TASK TO CARRY OUT
Leaving out the images, please output every entry exactly as it appears.

Page-level text extractions
◆ ◆ ◆ ◆
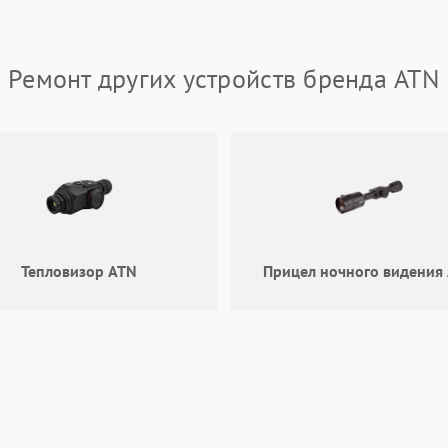
Неправильная передача цветов
60 мин
1 год
дисплея
Ремонт других устройств бренда ATN
Разрядка аккумулятора за коркое
60 мин
1 год
время
Перегрев устройства
60 мин
1 год
Тепловизор ATN
Прицел ночного видения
◆ ◆ ◆ ◆
ANSWER SECTION
Неправильная передача цветов
60 мин
1 год
дисплея
Ремонт других устройств бренда ATN
Разрядка аккумулятора за коркое
60 мин
1 год
время
Перегрев устройства
60 мин
1 год
Тепловизор ATN
Прицел ночного видения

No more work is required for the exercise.